On 07/12/12 10:46, Marek Potociar wrote:
> Hi Bill,
> Thank you for writing this up. It's been sitting on my plate for too long.This is a great starting point. A few thoughts/questions:
>
> IIUC, you suggest we re-introduce a "client builder" concept that would be represented by ClientFactory. I'm fine with that. With KeyStore/TrustManager ClientFactory builder methods in place, should we expose similar methods via client-side configuration? Or does the proposal mean that users would not be able to modify keystore/truststore etc. on any other level than Client (i.e. not in WebTarget or Invocation.Builder)? Are there any common use cases that we would be ignoring? IOW, do you see a need to change keystore/truststore configuration for different resource targets? Also, I think we need to expose a method that would accept a custom SecureRandom instance.

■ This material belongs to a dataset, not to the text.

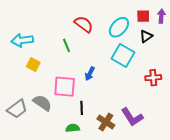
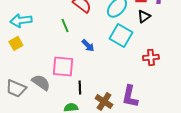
yellow square: (33, 65) -> (16, 43), moved, turned 32
blue arrow: (90, 74) -> (88, 45), moved, turned -72
gray trapezoid: (17, 109) -> (16, 88), turned 60
purple L-shape: (132, 117) -> (130, 96), turned 45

I'd start with the Client-level support only
>
> As for the Authentication, I cannot really decide. On one hand I am inclined to prefer a composition-based solution, e.g. something like
>
> target.register(new BasicAuthFilter(user, pwd)) // or BasicAuthFeature....
>
> but at the same time, your proposal works well with the fluent API and with careful javadocing can be extensible in the future too. The disadvantage of the above is also the need to provide the implementation in the spec and fixing any bugs can become a nightmare after we release. So I guess I would like to hear from others what they think before I make up my mind.
>
> The one problem I'd like to point out though is that it is a big security hole to force users to represent passwords as plain Strings. Strings in Java are internalized and are not garbage-collected in the same way as other objects. They may stay in the heap long after they're not used. A memory dump may thus reveal passwords stored as strings. I guess it's hard to completely avoid this issue, but I was thinking whether we should also expose overloaded methods that take e.g. byte[] or CharSequence as a password input for users who want to avoid working with plain-string passwords in their code.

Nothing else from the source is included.